His laugh was broken, high-pitched, almost manic. The blue bio-conductive fluid streamed down his temple, dripping off his chin like blood. His left eye — the one dangling from its torn socket — swung loosely as his head twitched toward Lio, his expression a grotesque mix of fury and desperation.

"I earned this! Every scrap! Every piece! You're not taking it from me! None of you!"

The standoff thickened like suffocating smoke.

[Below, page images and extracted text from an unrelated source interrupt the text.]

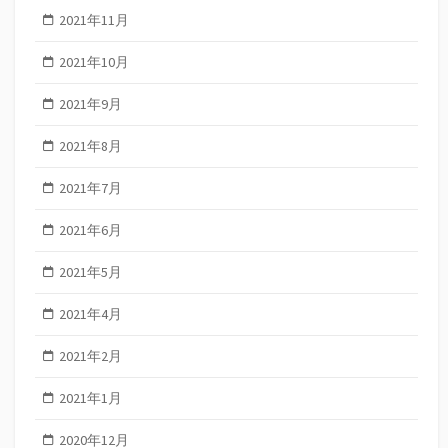
2021年11月
2021年10月
2021年9月
2021年8月
2021年7月
2021年6月
2021年5月
2021年4月
2021年2月
2021年1月
2020年12月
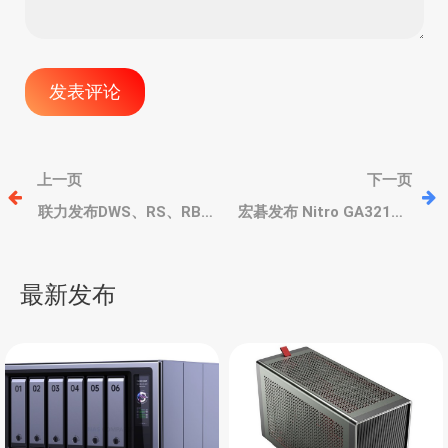
文
上一页
下一页
章
联力发布DWS、RS、RB
宏碁发布 Nitro GA321QK
和 SP 系列电源，侧面模组
P 智能显示器，谷歌 TV 系
接口、原生16Pin、最高
统，4K分辨率、165Hz 刷
导
1600W/白金效能
新率
最新发布
航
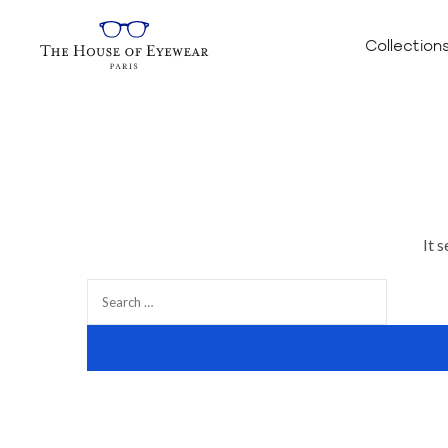
Collection
It 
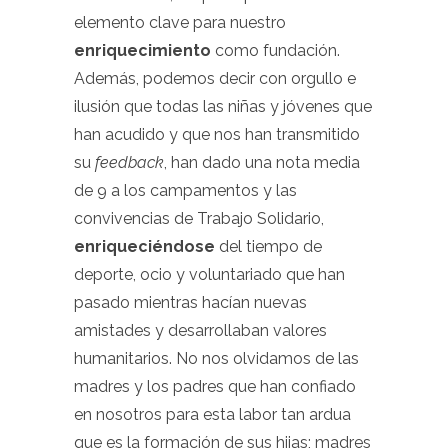
elemento clave para nuestro
enriquecimiento
como fundación.
Además, podemos decir con orgullo e
ilusión que todas las niñas y jóvenes que
han acudido y que nos han transmitido
su
feedback
, han dado una nota media
de 9 a los campamentos y las
convivencias de Trabajo Solidario,
enriqueciéndose
del tiempo de
deporte, ocio y voluntariado que han
pasado mientras hacían nuevas
amistades y desarrollaban valores
humanitarios. No nos olvidamos de las
madres y los padres que han confiado
en nosotros para esta labor tan ardua
que es la formación de sus hijas; madres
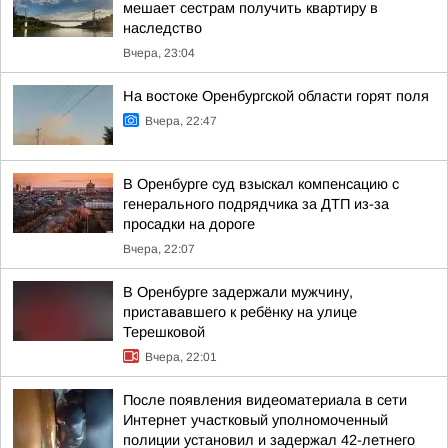
мешает сестрам получить квартиру в
наследство
Вчера, 23:04
На востоке Оренбургской области горят поля
Вчера, 22:47
В Оренбурге суд взыскал компенсацию с
генерального подрядчика за ДТП из-за
просадки на дороге
Вчера, 22:07
В Оренбурге задержали мужчину,
пристававшего к ребёнку на улице
Терешковой
Вчера, 22:01
После появления видеоматериала в сети
Интернет участковый уполномоченный
полиции установил и задержал 42-летнего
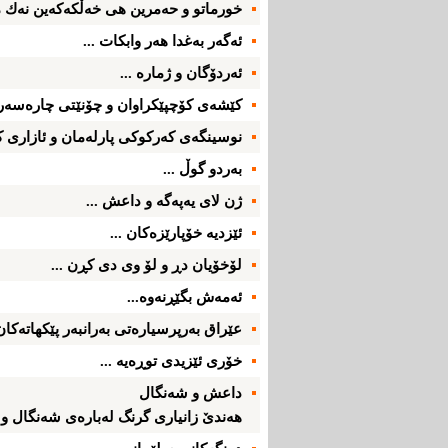
خورماتو و حه‌مرین هی‌ خه‌ڵكه‌كه‌ین نه‌ك م
ئه‌گه‌ر به‌غدا هه‌ر وابكات ...
ئه‌ردۆگان و ژماره‌ ...
كێشه‌ی‌ كۆچپێكراوان و چۆنێتی‌ چاره‌سه‌ر 
نوسینگه‌ی‌ كه‌ركوكی‌ پارله‌مان و ئازاری‌ ك
به‌ردو گوڵ ...
ژن لای‌ یه‌په‌گه‌ و داعش ...
ئێزدیه‌ خۆپارێزه‌كان ...
لۆخۆیان دڕ و لۆ وی‌ دی‌ كڕن ...
ئه‌مه‌ش بگێڕنه‌وه‌...
عێراق به‌رپرسیاره‌تی‌ به‌رانبه‌ر پێكهاته‌كان؛
خۆری‌ ئێزیدی‌ توڕه‌یه‌ ...
داعش و شه‌نگال
هه‌ندێ‌ زانیاری‌ گرنگ له‌باره‌ی‌ شه‌نگال و ئێ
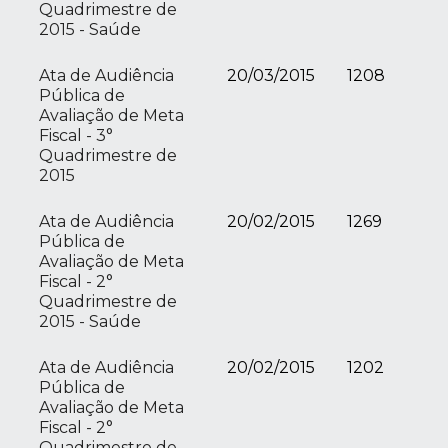
Quadrimestre de
2015 - Saúde
Ata de Audiência
20/03/2015
1208
Pública de
Avaliação de Meta
Fiscal - 3°
Quadrimestre de
2015
Ata de Audiência
20/02/2015
1269
Pública de
Avaliação de Meta
Fiscal - 2°
Quadrimestre de
2015 - Saúde
Ata de Audiência
20/02/2015
1202
Pública de
Avaliação de Meta
Fiscal - 2°
Quadrimestre de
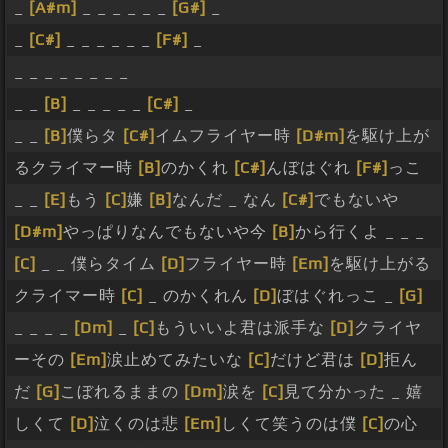
_
[A#m]
_ _ _ _ _ _
[G#]
_
_
[C#]
_ _ _ _ _ _
[F#]
_
_ _ _ _ _ _ _ _
_ _
[B]
_ _ _ _ _
[C#]
_
_ _
[B]
僕らタ
[C#]
イムフライヤー時
[D#m]
を駆け上が
るクライマー時
[B]
のかくれ
[C#]
んぼはぐれ
[F#]
っこ
_ _
[E]
もう
[C]
嫌
[B]
なんだ _ なん
[C#]
でもないや
[D#m]
やっぱりなんでもないや今
[B]
から行くよ _ _ _
[C]
_ _ 僕らタイム
[D]
フライヤー時
[Em]
を駆け上がる
クライマー時
[C]
_ のかくれん
[D]
ぼはぐれっこ _
[G]
_ _ _ _
[Dm]
_
[C]
もういいよ君は派手な
[D]
クライヤ
ーその
[Em]
涙止めてみたいな
[C]
だけど君は
[D]
拒ん
だ
[G]
こぼれるままの
[Dm]
涙を
[C]
見て分かった _ 嬉
しくて
[D]
泣くのは悲
[Em]
しくて笑うのは僕
[C]
の心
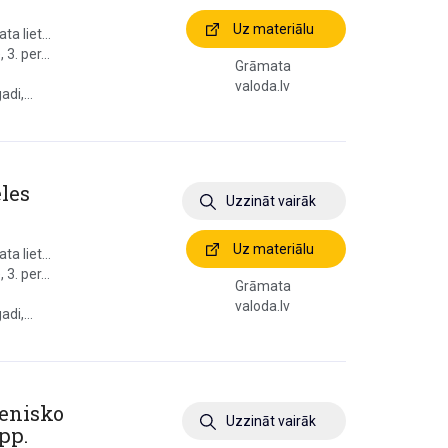
Uz materiālu
a liet...
3. per...
Grāmata
valoda.lv
di,...
les
Uzzināt vairāk
Uz materiālu
a liet...
3. per...
Grāmata
valoda.lv
di,...
zenisko
Uzzināt vairāk
pp.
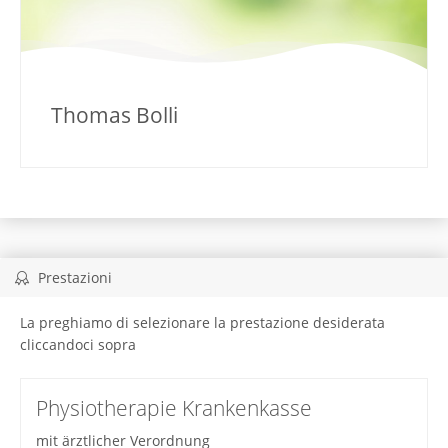
Thomas Bolli
Prestazioni
La preghiamo di selezionare la prestazione desiderata
cliccandoci sopra
Physiotherapie Krankenkasse
mit ärztlicher Verordnung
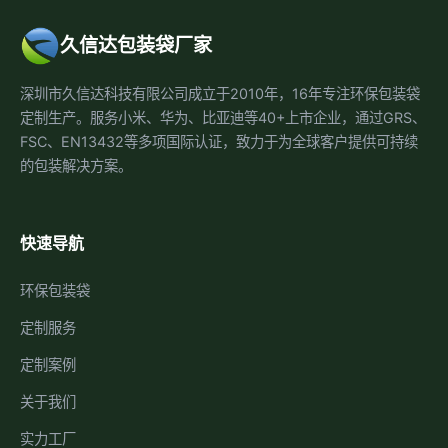
久信达包装袋厂家
深圳市久信达科技有限公司成立于2010年，16年专注环保包装袋
定制生产。服务小米、华为、比亚迪等40+上市企业，通过GRS、
FSC、EN13432等多项国际认证，致力于为全球客户提供可持续
的包装解决方案。
快速导航
环保包装袋
定制服务
定制案例
关于我们
实力工厂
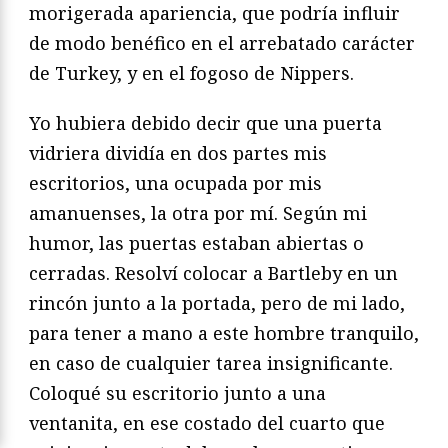
morigerada apariencia, que podría influir
de modo benéfico en el arrebatado carácter
de Turkey, y en el fogoso de Nippers.
Yo hubiera debido decir que una puerta
vidriera dividía en dos partes mis
escritorios, una ocupada por mis
amanuenses, la otra por mí. Según mi
humor, las puertas estaban abiertas o
cerradas. Resolví colocar a Bartleby en un
rincón junto a la portada, pero de mi lado,
para tener a mano a este hombre tranquilo,
en caso de cualquier tarea insignificante.
Coloqué su escritorio junto a una
ventanita, en ese costado del cuarto que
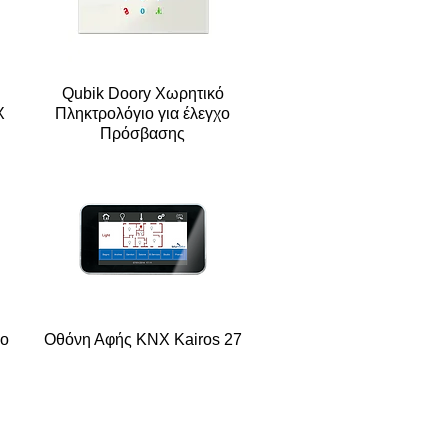
Qubik Doory Xωρητικό
X
Πληκτρολόγιο για έλεγχο
Πρόσβασης
ιο
Οθόνη Αφής ΚΝΧ Kairos 27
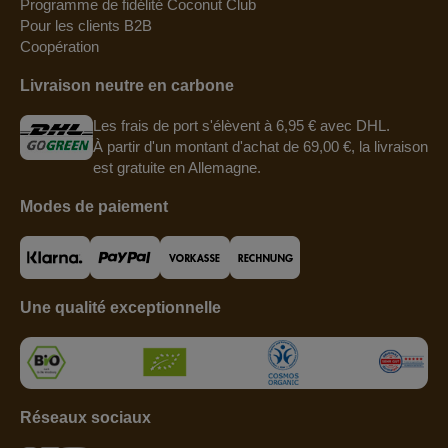
Programme de fidélité Coconut Club
Pour les clients B2B
Coopération
Livraison neutre en carbone
Les frais de port s'élèvent à 6,95 € avec DHL.
À partir d'un montant d'achat de 69,00 €, la livraison
est gratuite en Allemagne.
Modes de paiement
Une qualité exceptionnelle
Réseaux sociaux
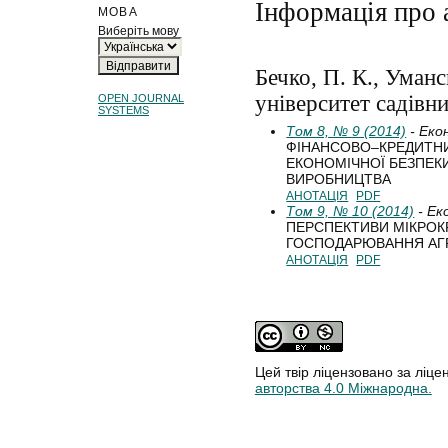
Інформація про 
МОВА
Виберіть мову
Бечко, П. К., Уман
університет садівни
OPEN JOURNAL
SYSTEMS
Том 8, № 9 (2014)
- Еко
ФІНАНСОВО–КРЕДИТНИ
ЕКОНОМІЧНОЇ БЕЗПЕК
ВИРОБНИЦТВА
АНОТАЦІЯ
PDF
Том 9, № 10 (2014)
- Ек
ПЕРСПЕКТИВИ МІКРОК
ГОСПОДАРЮВАННЯ АГР
АНОТАЦІЯ
PDF
Цей твір ліцензовано за ліце
авторства 4.0 Міжнародна.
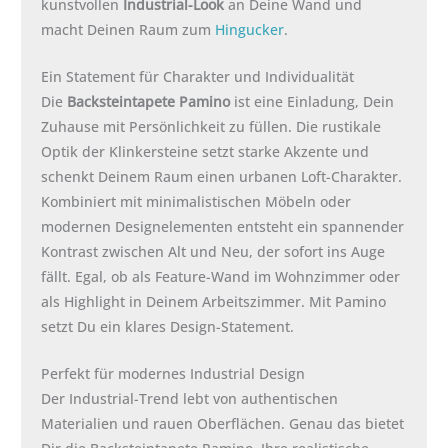
kunstvollen
Industrial-Look
an Deine Wand und
macht Deinen Raum zum
Hingucker
.
Ein Statement für Charakter und Individualität
Die
Backsteintapete Pamino
ist eine Einladung, Dein
Zuhause mit Persönlichkeit zu füllen. Die rustikale
Optik der Klinkersteine setzt starke Akzente und
schenkt Deinem Raum einen urbanen Loft-Charakter.
Kombiniert mit minimalistischen Möbeln oder
modernen Designelementen entsteht ein spannender
Kontrast zwischen Alt und Neu, der sofort ins Auge
fällt. Egal, ob als Feature-Wand im Wohnzimmer oder
als Highlight in Deinem Arbeitszimmer. Mit Pamino
setzt Du ein klares Design-Statement.
Perfekt für modernes Industrial Design
Der Industrial-Trend lebt von authentischen
Materialien und rauen Oberflächen. Genau das bietet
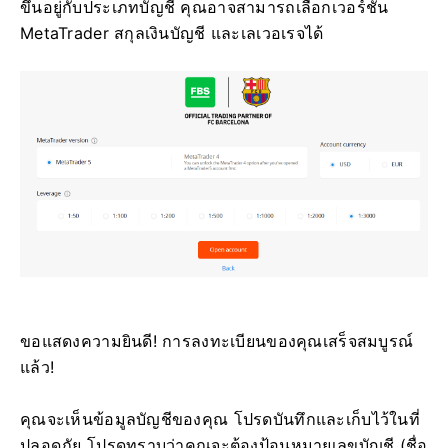
ขึ้นอยู่กับประเภทบัญชี คุณอาจสามารถเลือกเวอร์ชัน
MetaTrader สกุลเงินบัญชี และเลเวอเรจได้
ขอแสดงความยินดี! การลงทะเบียนของคุณเสร็จสมบูรณ์
แล้ว!
คุณจะเห็นข้อมูลบัญชีของคุณ โปรดบันทึกและเก็บไว้ในที่
ปลอดภัย โปรดทราบว่าคุณจะต้องป้อนหมายเลขบัญชี (ชื่อ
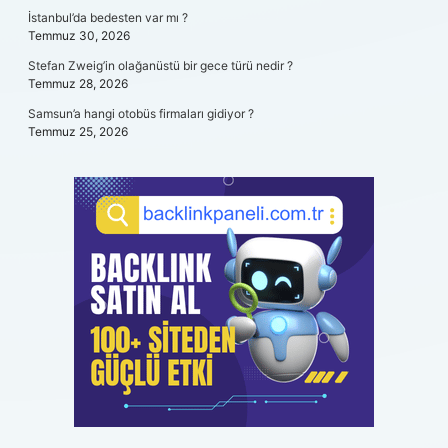
İstanbul’da bedesten var mı ?
Temmuz 30, 2026
Stefan Zweig’in olağanüstü bir gece türü nedir ?
Temmuz 28, 2026
Samsun’a hangi otobüs firmaları gidiyor ?
Temmuz 25, 2026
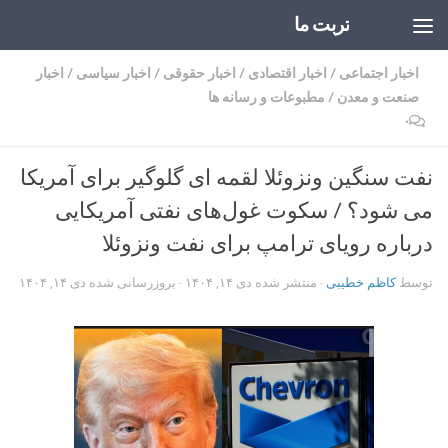
تربت ما
Skip to content
اخبار اجتماعی
/
اخبار اقتصادی
/
اخبار حقوقی
/
اخبار سیاسی
/
اخبار
صنعت و معدن
/
مطبوعات و رسانه ها
۰
نفت سنگین ونزوئلا لقمه ای گلوگیر برای آمریکا
می شود؟ / سکوت غول‌های نفتی آمریکایی
درباره رویای ترامپ برای نفت ونزوئلا
توسط
کاظم خطیبی
· منتشر شده
دی ۱۴, ۱۴۰۴
· بروزرسانی شده
دی ۱۴, ۱۴۰۴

Even the stranger in black and blue, who moments ago carried a mocking grin, now stood silent — eyes narrowed, posture tense, waiting for the inevitable snap.

Angstrom's breathing — or what passed for breathing through a damaged synthetic chest — came out as harsh bursts of static. His body trembled, not just from rage, but from instability.

Lio's mind raced. Every scenario he could think of ended badly.

If he lunged too fast, Angstrom might tighten his grip — or worse, fire the grenade launcher at point-blank range with Lynx still in his grasp.

If he waited too long, the unstable Shellwalker might spiral completely beyond reason.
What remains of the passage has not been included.